The many American vocations that provided Oblate priests for the community in Boston continued, and the Oblates discerned the need for a house of formation in the United States. Our Lady of Grace Seminary was opened at St. Clement in 1978. Our Lady of Grace continues to be the house of formation for Oblate seminarians from all over North America and currently includes the postulancy, novitiate, and theologate of St. Ignatius Province.
Recent Years (1990- )
In the early 1990s, the Oblates began a new chapter in the history of St. Clement with serious restoration work at the Shrine. Now 70 years of age, the church facility was in need of major structural as well as cosmetic work. Now nearly a century after construction, the restoration work is nearly complete with the recent repair of the façade and ongoing window restoration.

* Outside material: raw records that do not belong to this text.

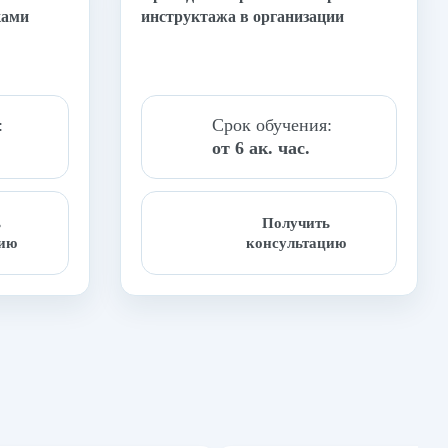
ками
инструктажа в организации
:
Срок обучения:
от 6 ак. час.
ь
Получить
цию
консультацию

As the early structural work was completed in the late 1990s, the Oblates decided to reopen St. Clement to the people of Boston: after serving as the seminary chapel for 20 years, St. Clement began an adoration society of men and women who came to spend time in prayer before the Lord every afternoon. The adoration extended from the midday Mass until Benediction at 9 p.m.
Perpetual Adoration returned to St. Clement on the Solemnity of the Assumption, August 15, 2008. Seán Cardinal O’Malley celebrated Mass and Exposition, and since then adoration has continued without interruption 24 hours a day, every day.
St. Clement Eucharistic Shrine remains a spiritual powerhouse in the Archdiocese of Boston, as envisioned by Cardinal Cushing. Mass, Confessions, spiritual direction, young adult groups, and ministries of healing bring people together here, but above all adoration of the Lord in the Blessed Sacrament for those seeking a place of prayer, recollection, and healing.